Admittedly, I’m a “cat person” and have become accustomed to the lackadaisical lifestyle around the house that my cat, Smoki and I have become accustomed. We have our routine down to a science. Then there’s the potty training issue with a dog. This, by far, disturbs me the most. A self-admitted neat/clean freak, the mere mention of “puppy wee wee pads” literally makes me hyperventilate. I vow I will not succumb to their use. I seriously considered litter box training for the puppy but opted to sacrifice sleep by taking her outside three or four times during the most ungodly hours each night until she is house broken. And so I did. Of course, she didn’t quite get the concept in the beginning, confusing her outdoor potty breaks as playtime outings while I stand out in the cold begging and pleading for swift results.

I haven’t parented a dog in over twenty years, so I called in the experts for advice as to what I am to do with this little ball of fur. I consulted with the author of and Gracey of the Tiniest Tiger’s Conservation Cub  for advice as to how to care for the puppy as well as how to attain a cohesive relationship between my cat, Smoki, and the puppy. The “puppy,” as I called her, remained nameless for nearly two weeks. I had the misguided notion that if I didn’t name her, I would not become attached. No name, no attachment. I told this seemingly rational hypothesis to family and numerous friends inquiring about a name until I began to believe in the concept myself. That is, until Gracey didn’t buy my theory and told me so with a “hummm, I don’t think it works that way” response regarding my no name reasoning. She was right. Who was I kidding. I had already fallen in love even though my ultimate goal was to find the puppy a forever home with a great family. “Puppy” was soon replaced with the name, “Baylie”.
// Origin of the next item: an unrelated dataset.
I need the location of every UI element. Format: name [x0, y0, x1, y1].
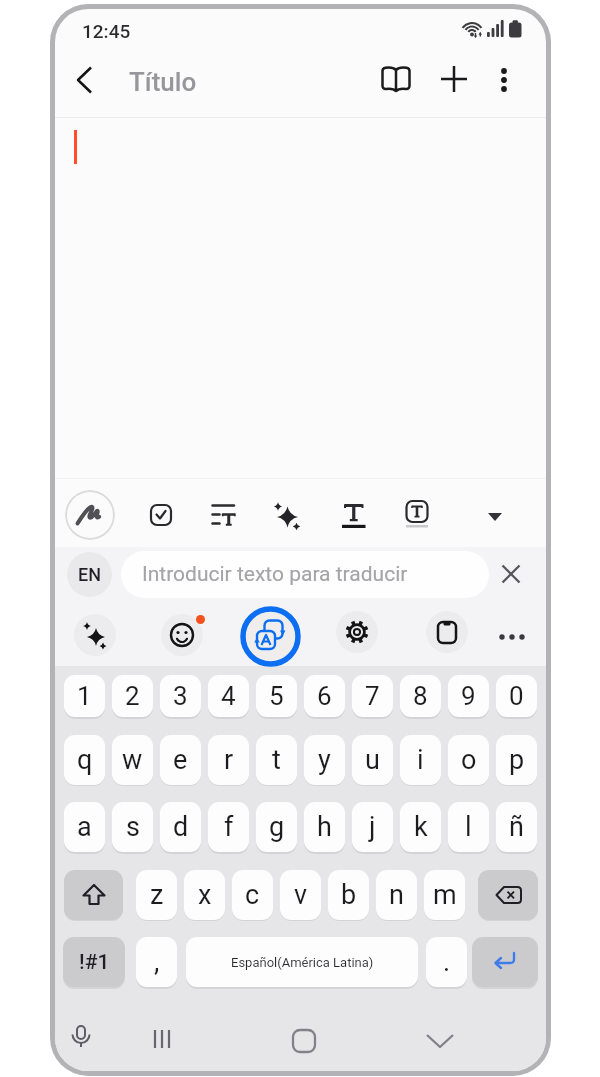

As expected, my first night was without sleep. At bedtime, I placed Baylie in her new pink bed next to me; a welcomed gift from a friend. All was good for the first hour or so as she slept, soundly. After about an hour of sleep, she awoke every hour on the hour wanting to play and bark; same as a human newborn; that is, except for the barking. For family and those friends who insisted I should make my home Baylie’s forever home, I have available slots open for late night potty walks and bath time.